Das Ergebnis: Der Anteil der Unternehmen, die von einer "sehr guten" oder "guten" Auftragslage berichten, liegt aktuell bei 71 Prozent. Nur drei Prozent der Firmen bezeichnen ihre Geschäftslage als "ausreichend". In Schulnoten ausgedrückt ergibt das eine 2,2, die Creditreform-Chef Achim Kirschner als "ausgezeichnet" einstuft. Im Vorjahr lag der Wert noch bei 2,4.

Diese Einschätzung wird von mehreren Faktoren beeinflusst. So sind beispielsweise die Umsätze gestiegen: Mehr als vier von zehn der befragten Unternehmen (44 Prozent) berichten von Zuwächsen.

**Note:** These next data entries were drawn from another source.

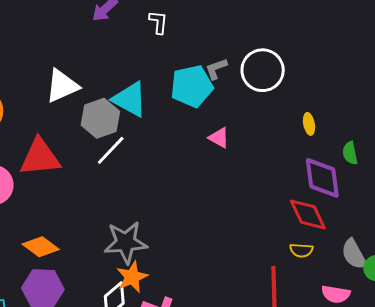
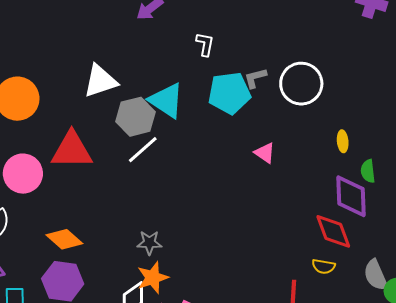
white L-shape: (158, 22) -> (205, 44), moved
pink triangle: (219, 138) -> (265, 153), moved
green semicircle: (350, 153) -> (368, 171), moved
gray star: (126, 242) -> (149, 243), size x0.6

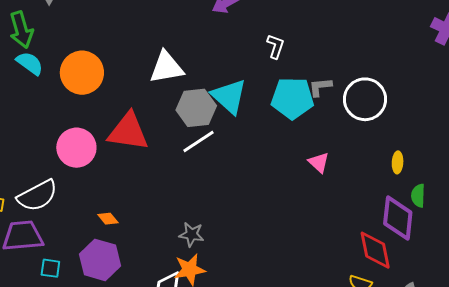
orange diamond: (64, 239) -> (108, 219), size x0.6

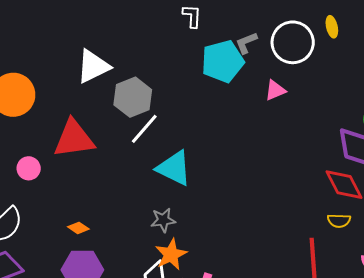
cyan triangle: (229, 96) -> (174, 168), moved
pink circle: (76, 148) -> (29, 168), size x0.6
pink triangle: (319, 162) -> (275, 90), moved, turned -50
yellow ellipse: (398, 162) -> (332, 27), moved

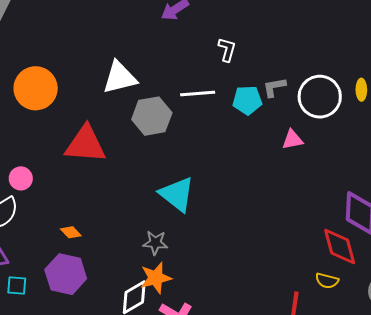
cyan pentagon: (223, 61) -> (247, 100), size x0.7
white line: (144, 129) -> (198, 93), moved, turned 32
pink circle: (29, 168) -> (21, 178), moved

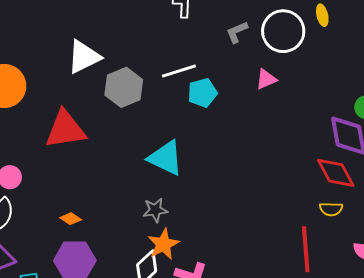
white line: (198, 93) -> (179, 71), moved
cyan pentagon: (247, 100) -> (202, 93), moved

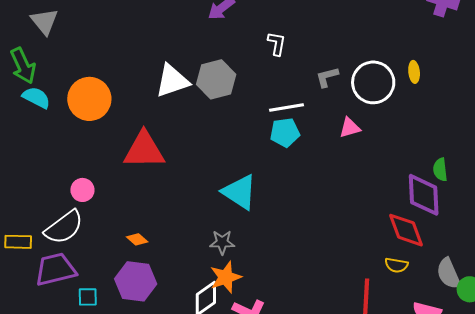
white line: (179, 71) -> (286, 107), moved
gray hexagon: (124, 87) -> (216, 79), moved

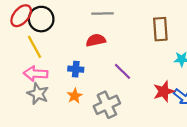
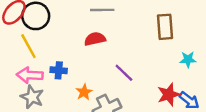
blue cross: (76, 69) -> (59, 70), moved
orange star: (75, 96) -> (84, 92), moved

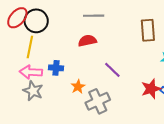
yellow line: (28, 46) -> (30, 47), turned 40

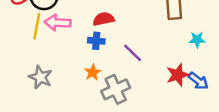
blue cross: (56, 68) -> (96, 41), moved
pink arrow: (31, 72) -> (57, 23), moved

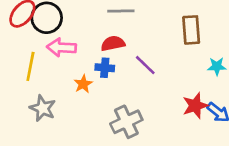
yellow line: (37, 26) -> (30, 66), moved
purple line: (133, 53) -> (145, 65), moved
orange star: (93, 72) -> (83, 84), moved

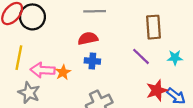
pink arrow: (62, 47) -> (43, 70), moved
purple line: (145, 65) -> (141, 56), moved
blue cross: (105, 68) -> (92, 61), moved

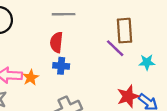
red semicircle: (88, 38) -> (56, 42), turned -72
purple line: (141, 56) -> (115, 48), moved

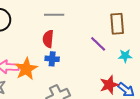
brown rectangle: (125, 31) -> (117, 24), moved
orange star: (31, 78) -> (26, 69), size x1.6

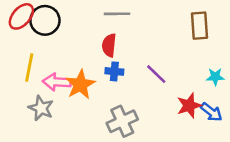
purple line: (98, 44) -> (156, 74), moved
cyan star: (125, 56) -> (215, 77), moved

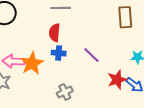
gray cross: (122, 121) -> (65, 92), size x0.7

Das hat auch deutliche Auswirkungen auf den Arbeitsmarkt. So seien seit Herbst 2016 im regionalen Mittelstand rund 3000 neue Stellen geschaffen worden. Auch bei der Frage nach Umsatz- und Ertragserwartung ist der Mittelstand zurzeit noch optimistisch: 43 Prozent der Firmen rechnen für die nächsten Monate mit Umsatzsteigerungen, 39 Prozent der Mittelständler kalkulieren mit weiter steigenden Erträgen.

Besonders optimistisch sind die Industrieunternehmen: Die Hälfte der Befragten geht von Umsatzsteigerungen aus. Beim Handel sind es 47 Prozent der Befragten, bei den Dienstleistern 41 Prozent und bei der Bauwirtschaft 39 Prozent. Auch für den Arbeitsmarkt sind wieder positive Impulse vom Mittelstand zu erwarten. Die Unternehmer in der Region wollen 2000 weitere Arbeitsplätze schaffen.

Als ebenso erfreulich bewertet Kirschner die Investitionsbereitschaft der Mittelständler: 62 Prozent der befragten Firmen planen in nächster Zeit Investitionen. Dabei wollen 58,9 Prozent der befragten Mittelständler so genannte Ersatzinvestitionen vornehmen, also den Austausch überalterter Maschinen. Das wirkt sich höchstens beschäftigungssichernd aus.

Konjunkturrelevant hingegen ist der Umstand, dass 67,1 Prozent der befragten Betriebe Geld in die Erweiterung des Unternehmens stecken wollen, also neue Maschinen kaufen oder neue Produktionsstätten schaffen möchten. Damit sind meistens auch neu zu schaffende Arbeitsplätze verbunden.

Tatsächlich planen denn auch 33,1 Prozent der befragten Unternehmen, neue Stellen einzurichten. Im vergangenen Jahr waren es nur 28,8 Prozent. 61,9 Prozent der Befragten wollen immerhin ihren Personalstamm konstant halten. 26 Prozent beabsichtigen hingegen Rationalisierungsinvestitionen - das kann zum Beispiel bedeuten, dass menschliche Arbeitskraft durch automatisierte Produktionsvorgänge ersetzt wird. Und tatsächlich wollen 5,1 Prozent aller befragten Betriebe ihre Mitarbeiterzahl auch reduzieren. Das sind mehr als im Vorjahr mit 3,5 Prozent.

Entsprechend gut fallen auch die Zukunftserwartungen aus: Mit 55,1 Prozent geht mehr als die Hälfte der lokalen Mittelständler davon aus, dass sich die Geschäftslage des Unternehmens im kommenden halben Jahr nicht verändern wird. 44,9 Prozent glauben sogar, dass sich die Geschäftslage sogar noch weiter verbessert. Und keiner der Befragten gab an, für die kommenden Monate mit einer Verschlechterung zu rechnen.